I help her stand up. Her hand is small and slightly damp. The top of her head comes to my throat. I tell her to put ice on the ankle when she gets home. She nods. Over her shoulder I see Owen, grinning and bobbing his head. He comes toward us, an open carton of chocolate milk in one hand. He touches his filthy hat and the girl takes a step back.

Ma'am, he says.

Thanks, she says to me. Then drifts away.

Owen picks up a fallen apple and turns to watch the girl.

Not half bad, he says. He chomps the apple.

She's a kid, I say.

Old enough to fight back, he says.

What do you want, Owen?

Owen offers me the chocolate milk. The cardboard opening looks chewed on. I shake my head. Owen's hair is stiff with grime. There's a moist red sore in the corner of his mouth. His shirt is stained brown at the armpits, and he stinks. He starts walking and I follow. I tell myself he is not my responsibility, and still I follow. Owen leaves his chewed apple core on a shelf. He opens a bag of cheese puffs and insists on sharing them.

Technically, I say. You're shoplifting.

Bullshit. Owen's lips are orange. I'm sampling, he says. The same thing as flipping through a magazine.

He keeps moving and helpless I follow.

You know that puppy, says Owen. The other day?

Yeah.

I got him from the pound. Because Sally said she was lonely.

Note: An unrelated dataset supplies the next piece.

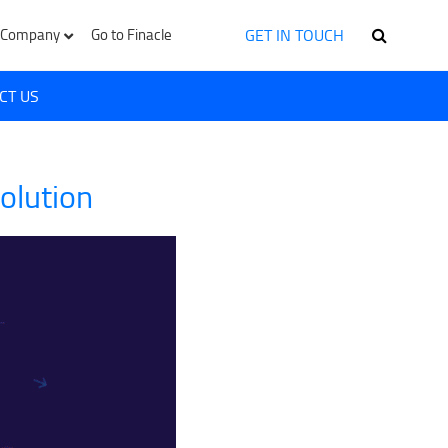
GET IN TOUCH
Company
Go to Finacle
CT US
olution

What happened to it? I say.

She mainly ignored it. Then one day it's dead.

How did it die?

Owen shoves in another mouthful of cheese puffs. He chews violently.

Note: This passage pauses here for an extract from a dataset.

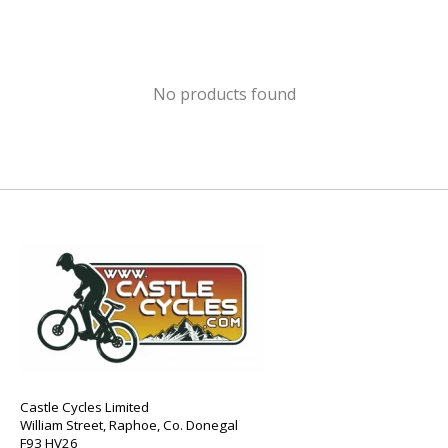
No products found
Castle Cycles Limited
William Street, Raphoe, Co. Donegal
F93 HV26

Are you saying she killed that puppy? I say.

You seem a righteous man, Travis. Ain't you?

What?

Owen leans in close. Are you a fisher of men? he says. Or a fisherman?

What the fuck are you talking about?

I was wondering, Owen says. If you might know where my Sally is now?

No, I say. I don't know where Sally is.

My Sally's gone, says Owen. Like a ghost.

I give Owen the high hat and get the fuck out of Pig. When I reach the apartment, the front door is locked and Rachel is gone. Grinch goes bugshit when I walk in. I guess he's glad to see me. I haven't given Rachel a key yet, because she hasn't asked for one. The fire escape. She went out the fire escape. I make a tomato sandwich and eat it sitting on the bed. I go to the bathroom and wash my hands. Throw water on my hair. I have to be at work soon. I try not to worry about Rachel. Tell myself I don't want to know where she is, what she's doing.

I tend bar at a cavernous industrial shithole called, appropriately, the Hole. The band hasn't started yet and the crowd is thin. The other bartender is out back doing coke. I slog beer and ashes along the bar with a towel. A girl with blurry red eyes and yellow hair takes a stool before me. She orders a draft. The tap is slow. The beer is cheap and warm.

What's your name? I say.

She's high, twitching. Her upper lip is pierced with a silver ring and she sucks on it. She wears a transparent gauze dress. Her belly is curved and hard. Heavy breasts. Swollen nipples.

I stare. Are you pregnant?

The girl shrugs. Fuck off.

She pays for the beer with a handful of change.

Zoe calls at eleven. The music is loud, booming. I can barely hear her. My own voice seems to bounce back at me. The mouthpiece is sticky and wet. Zoe screams and I understand just three words. Rachel is here. I turn to the crowd. Distended arms and hair and faces.